This section is from the book "The Dolomites - John L. Stoddard's Lectures", by John L. Stoddard. Also available from Amazon: John L. Stoddard's Lectures 13 Volume Set.

On Monte Cristallo.

One More Unfortunate.
Thus, from the inn at Schluderbach the place was pointed out to me, on the side of Monte Cristallo, where, on the twentieth of August, 1888, the most renowned of all the Dolomite guides, Michael Innerkofler, lost his life. For seventeen years he had been traversing these peaks and ledges with the sure-footedness and courage of the chamois. His skill and strength, combined with an innate genius for surmounting obstacles, had made him easily the chief of cragsmen in this part of the Tyrol. Yet even he, in making the descent of Monte Cristallo - a mountain which, though ten thousand five hundred feet in height, is not considered specially hard or hazardous, - met with a fatal accident. He was accompanying two alpestrians over that portion of the mountain covered by a glacier, when an ice bridge suddenly gave way beneath the foremost of the party, who naturally fell directly into the crevasse, dragging his comrades after him, since all were bound together by a rope. The guide, who was the last of the trio, had barely time to brace himself for the tremendous strain, but even his herculean strength proved unavailing. The rope, drawn taut by the two falling men, cut through the flesh of Innerkofler's arm until it reached the bone, and finally pulled him also into the abyss. Another party, which had seen the accident from a distance, hurried to the rescue, and succeeded in bringing up the bodies from their icy sepulcher. The tourists, whose fall had been retarded by the efforts of the guide, were practically uninjured, save for a few severe contusions and a nervous shock; but Innerkofler, when at last wrenched downward from the spot which he had struggled desperately to retain, had struck his head with such tremendous violence against the chasm's icy wall as to be killed outright.

A Fearful Ascent.
Among the most extraordinary of the Dolomitic peaks, in form as well as color, is a remarkable triad known as the "Drei Zinnen," or " Three Pinnacles." Of these the smallest, which is practically perpendicular and more than nine thousand feet in height, is the most difficult and perilous mountain to ascend in the whole region of the Dolomites.

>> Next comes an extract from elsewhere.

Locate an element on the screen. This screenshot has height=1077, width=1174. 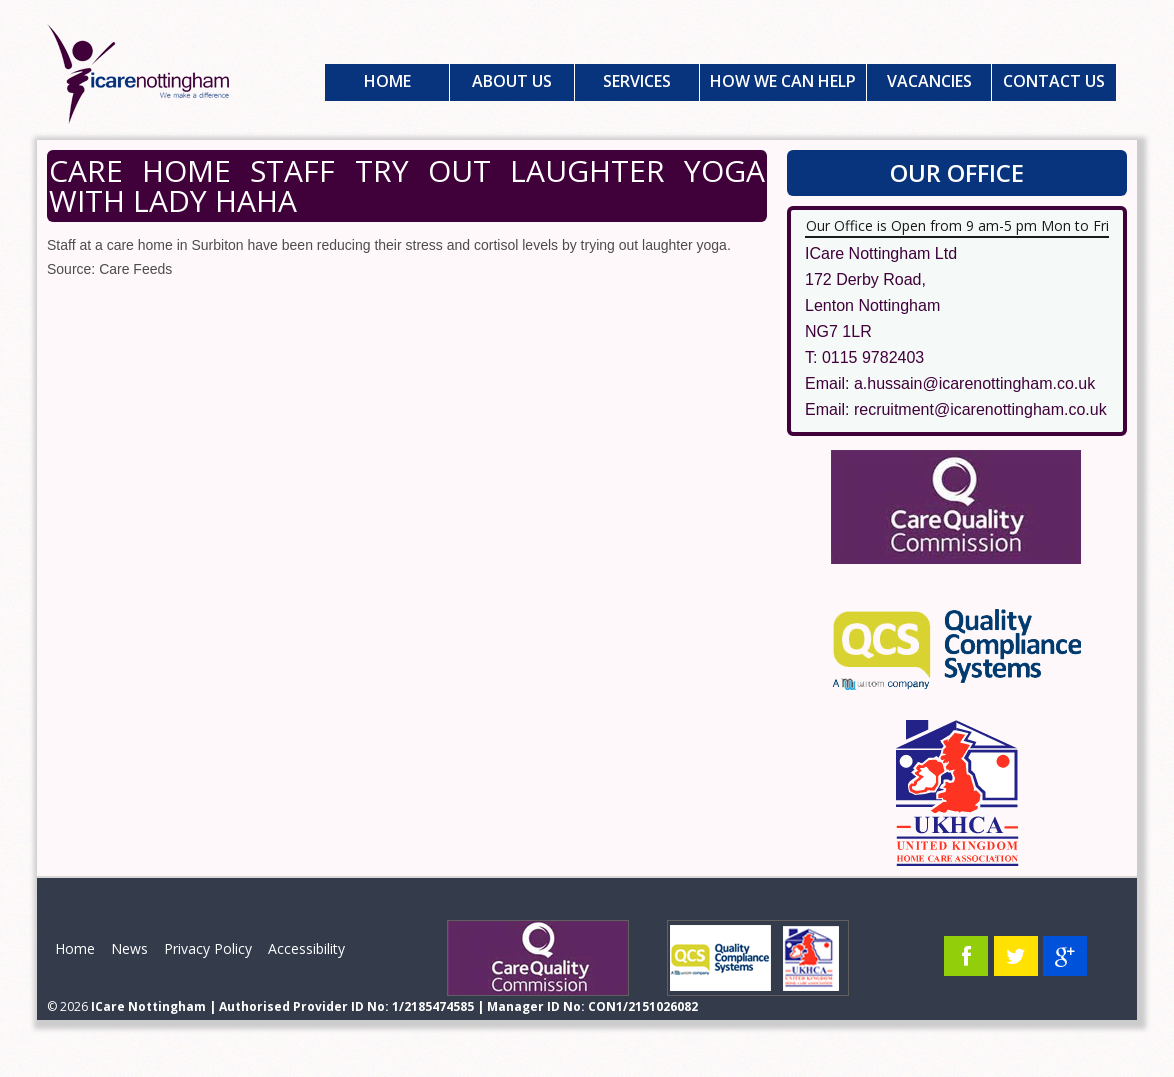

Indeed, I have been assured by more than one expert that the formerly universally dreaded Matterhorn is far less formidable than this. Moreover, the ill-fated Innerkofier, who was one of the first to overeome the difficulties of its fearful cliffs, gave his opinion of it in the following words: "Schlechter als die kleinste Zinne kann ein Berg nimmer sein. Die ist ein Teufel." At certain points in climbing it one is obliged to "inch" across the perpendicular wall from one side to the other, and not infrequently even to lift one's self over a treacherous projection. Meantime, for any but the strongest heads, the view below is simply horrible, if one by chance gives even the briefest glance to the rough rocks piled up against the mountain's base, so far beneath him, yet so swiftly reached. On these an instantaneous death with mutilation would be the consequence of the least slip, unless, indeed, the guide had found a solid crag, around which he could wind the rope so stoutly that the man who fell would be at least suspended in mid-air until he could regain his clutch by finger tips or toes upon the smooth, sheer surface of the precipice.

A Shelf On Which To Rest.

The "Drei Zinnen".
Incredible as it may seem, it is a fact that women now sometimes ascend the hardest and most perilous of these pinnacles. Dr. Marc-zell, for example, told me that he had recently scaled the famous "Kleinste Zinne" in the company of two English ladies and their guides. Needless to say, such women wear no skirts on these excursions. Attired in blouses, knickerbockers, and stout shoes, they have the necessary freedom of their limbs for making any effort that may be required, either in creeping up the "chimneys" of these crumbling towers, or crawling up a vertical cliff with but the tips of the toes inserted in a crevice and the bent fingers hooked upon a narrow wrinkle in the rock above. Photographs of such climbers, taken from a neighboring place of safety, alone enabled me to understand, or even to believe, that such blood-curdling ascents were possible.